[WHAT IS NEEDED]:
Nothing but the records, transcribed verbatim and stripped of images, should appear in the answer.
=== Begin Enclosure ===
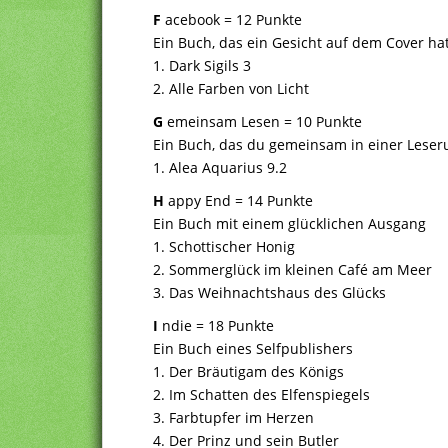
F
acebook = 12 Punkte
Ein Buch, das ein Gesicht auf dem Cover ha
1. Dark Sigils 3
2. Alle Farben von Licht
G
emeinsam Lesen = 10 Punkte
Ein Buch, das du gemeinsam in einer Leseru
1. Alea Aquarius 9.2
H
appy End = 14 Punkte
Ein Buch mit einem glücklichen Ausgang
1. Schottischer Honig
2. Sommerglück im kleinen Café am Meer
3. Das Weihnachtshaus des Glücks
I
ndie = 18 Punkte
Ein Buch eines Selfpublishers
1. Der Bräutigam des Königs
2. Im Schatten des Elfenspiegels
3. Farbtupfer im Herzen
4. Der Prinz und sein Butler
=== End Enclosure ===
[ANSWER SPACE]:
F
acebook = 12 Punkte
Ein Buch, das ein Gesicht auf dem Cover ha
1. Dark Sigils 3
2. Alle Farben von Licht
G
emeinsam Lesen = 10 Punkte
Ein Buch, das du gemeinsam in einer Leseru
1. Alea Aquarius 9.2
H
appy End = 14 Punkte
Ein Buch mit einem glücklichen Ausgang
1. Schottischer Honig
2. Sommerglück im kleinen Café am Meer
3. Das Weihnachtshaus des Glücks
I
ndie = 18 Punkte
Ein Buch eines Selfpublishers
1. Der Bräutigam des Königs
2. Im Schatten des Elfenspiegels
3. Farbtupfer im Herzen
4. Der Prinz und sein Butler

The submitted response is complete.